Franchisee focuses on frozen Coca-Cola and higher-margin menu items
Shoukat Dhanani, CEO of the Houston-based Dhanani Group, which owns and operates 510 Burger King restaurants in eight states, says cheap meals aren’t a losing proposition, even for franchisees.
“We are making less margin than usual. But we are not losing money,” Dhanani said. “They’re coming less; we want people to come more; everyone feels the traffic slowing down,” he said.
His company also operates 170 Popeyes restaurants, but says chicken chains have yet to feel the pricing pressure to add a value-added meal.
Burger King franchisees, like McDonald’s, can vote on new product concepts. “When a promotion comes up like this, we vote on it; if it passes, we roll it out. We have a say,” Dhanani said.
Despite the pricing pressures consumers are feeling now, Dhanani says the situation was worse for fast food restaurants in 2022, when inflationary pressure hit them hardest, from labor pressure to prices of raw materials. It’s the consumer who is now reaching their breaking point, he said.
“Due to rising inflation, wages and insurance, we have to increase our prices accordingly to stay in business. When we pass on this increase, many consumers experience a shock,” Dhanani said.
He expects the value menu to be a success, even if the margins are smaller. Dessert drinks like Burger King’s Iced Coke and Iced Strawberry Lemonade have the highest profit margins.
At McDonald’s, franchisees have had experience selling meal plans for several years, often for $4 or less. “We try to remain a value proposition as much as possible,” Snowberger said. “But I can also tell you with 100 percent certainty that when you come, I want to try to sell you more. We always hope to sell additional items, pies, cookies, shakes or bacon on your burger.”

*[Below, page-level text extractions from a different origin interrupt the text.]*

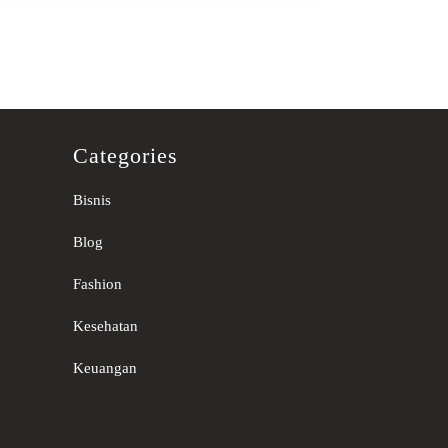
Categories
Bisnis
Blog
Fashion
Kesehatan
Keuangan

Advertiser “error” at a loss compared to market share gain
Big fast-food chains aren’t the only ones trying to appease exhausted customers while keeping franchise operators happy.
Craig Dunaway, chief operating officer of Penn Station East Coast Subs, which operates 320 restaurants in 15 states, says the value concept tried by larger competitors is a loss leader and generally a bad business idea.

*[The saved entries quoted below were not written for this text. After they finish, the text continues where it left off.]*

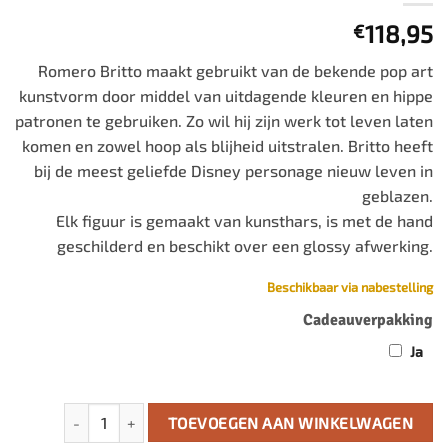
118,95
€
Romero Britto maakt gebruikt van de bekende pop art
kunstvorm door middel van uitdagende kleuren en hippe
patronen te gebruiken. Zo wil hij zijn werk tot leven laten
komen en zowel hoop als blijheid uitstralen. Britto heeft
bij de meest geliefde Disney personage nieuw leven in
geblazen.
Elk figuur is gemaakt van kunsthars, is met de hand
geschilderd en beschikt over een glossy afwerking.
Beschikbaar via nabestelling
Cadeauverpakking
Ja
Mickey & Minnie Mouse Wedding aantal
TOEVOEGEN AAN WINKELWAGEN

“As a franchisor, what we sell is a return on investment. If your franchisee doesn’t make money, they won’t grow, so introducing loss leader products is a mistake for franchisors “, did he declare. Only one Penn Station East Coast Subs location is company-owned; the rest is made up of deductibles.
Value menus are a way to attract consumers and hope they change their minds, but Penn Station allows franchisees to set their prices, while the company sets suggested prices and doesn’t delve into territory loss leader products.

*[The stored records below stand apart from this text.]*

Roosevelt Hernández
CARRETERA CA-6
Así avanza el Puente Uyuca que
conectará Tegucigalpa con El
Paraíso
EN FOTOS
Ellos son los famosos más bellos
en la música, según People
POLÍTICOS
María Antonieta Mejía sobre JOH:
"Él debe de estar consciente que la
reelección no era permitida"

“If Penn Station tried the price game, we would lose,” Dunaway said, noting that the chain absorbs some of the higher costs rather than continually raising prices. At the same time, it is trying to develop new products at competitive prices, such as a half-sandwich for $4.99 on a 9-grain bread tested this summer.
But Rodrick says there’s another way to win with value: increasing market share in an era of declining traffic. He said recent data shows fewer customers in restaurants and those who do come are spending less than before. “The competitive space is heating up extraordinarily and we plan to be at the forefront of providing some relief to customers affected by inflation. … Sometimes, as a franchisee like me, you need to invest in the margin,” Rodrick said.
Although local franchisees have done a good job of value campaigns in their markets, he added that McDonald’s “national value communication” has “eluded us lately.”
Although Rodrick described the profit pressure his company faces in California as “extraordinary” — in addition to wages, it includes a massive increase in insurance costs in the state — “I can just lament the impact or be aggressive about increasing market share,” he told CNBC.
No matter how much a franchisee may sacrifice in terms of margins, the value of meals attracts customers.
Randi Maerz, a nurse in Keokuk, Iowa, recently skipped the McDonald’s breakfast burrito and was lured to Wendy’s to try the $3 breakfast menu.
“I didn’t want to pay $5 for two burritos at McDonald’s, and one just isn’t very filling,” she said.